- [WORK INSTRUCTIONS]
Please return every line in the following data that includes the string "Acesse".
::::::
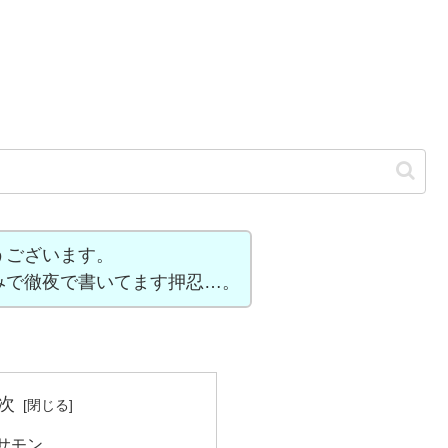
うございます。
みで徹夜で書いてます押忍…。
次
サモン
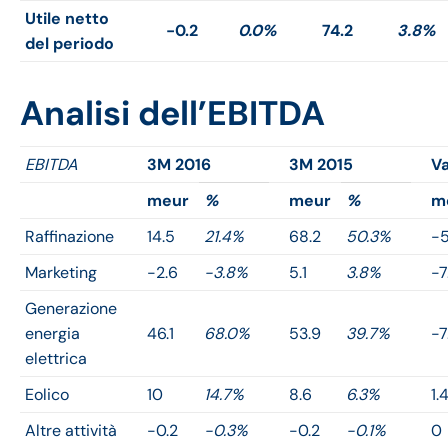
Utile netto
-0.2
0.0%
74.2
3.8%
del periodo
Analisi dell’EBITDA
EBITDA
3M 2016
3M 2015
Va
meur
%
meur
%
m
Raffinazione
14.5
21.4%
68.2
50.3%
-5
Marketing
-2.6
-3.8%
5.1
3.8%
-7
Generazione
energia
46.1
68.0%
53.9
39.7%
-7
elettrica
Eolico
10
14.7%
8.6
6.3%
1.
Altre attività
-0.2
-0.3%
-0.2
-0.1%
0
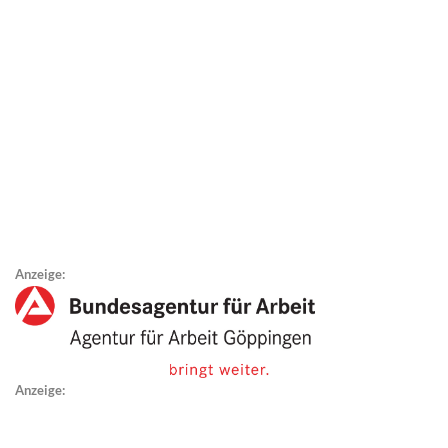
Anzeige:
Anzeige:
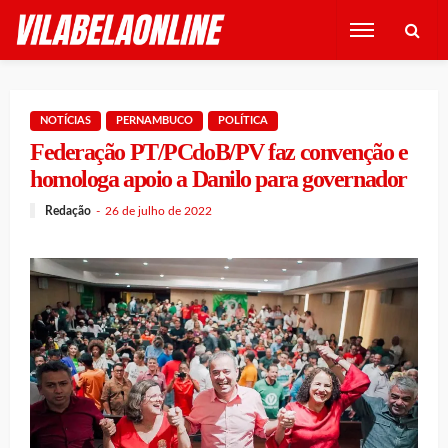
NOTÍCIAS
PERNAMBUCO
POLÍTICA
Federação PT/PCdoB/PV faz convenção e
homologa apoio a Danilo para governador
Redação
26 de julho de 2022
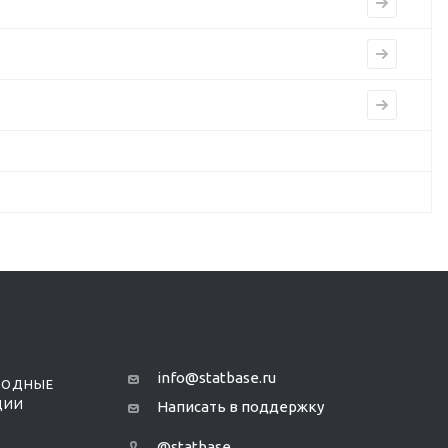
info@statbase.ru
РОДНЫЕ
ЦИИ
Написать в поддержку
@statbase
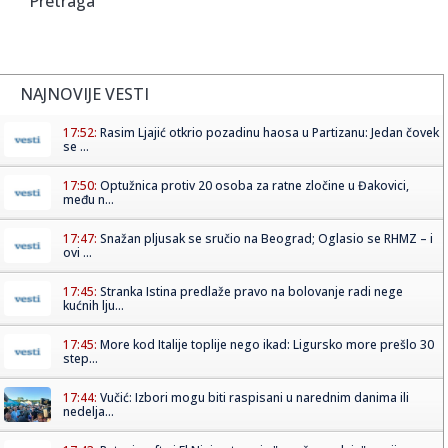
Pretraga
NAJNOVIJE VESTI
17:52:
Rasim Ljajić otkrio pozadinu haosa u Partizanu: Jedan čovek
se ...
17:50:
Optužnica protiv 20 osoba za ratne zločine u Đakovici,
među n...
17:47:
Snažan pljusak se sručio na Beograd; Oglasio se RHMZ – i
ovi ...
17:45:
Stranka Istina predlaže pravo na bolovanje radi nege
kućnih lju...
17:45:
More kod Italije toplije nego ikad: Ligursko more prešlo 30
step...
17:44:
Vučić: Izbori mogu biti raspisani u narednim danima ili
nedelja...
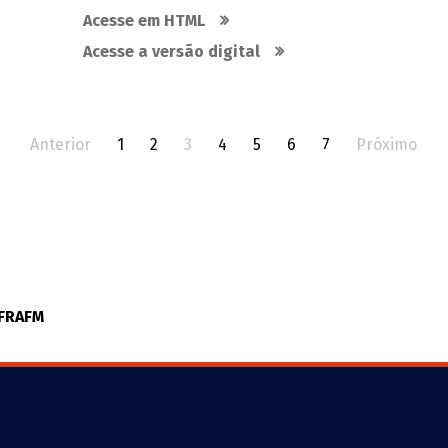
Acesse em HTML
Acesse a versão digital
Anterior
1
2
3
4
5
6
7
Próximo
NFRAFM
::::::
- [RESPONSE FOR THIS EXERCISE]
Acesse em HTML
Acesse a versão digital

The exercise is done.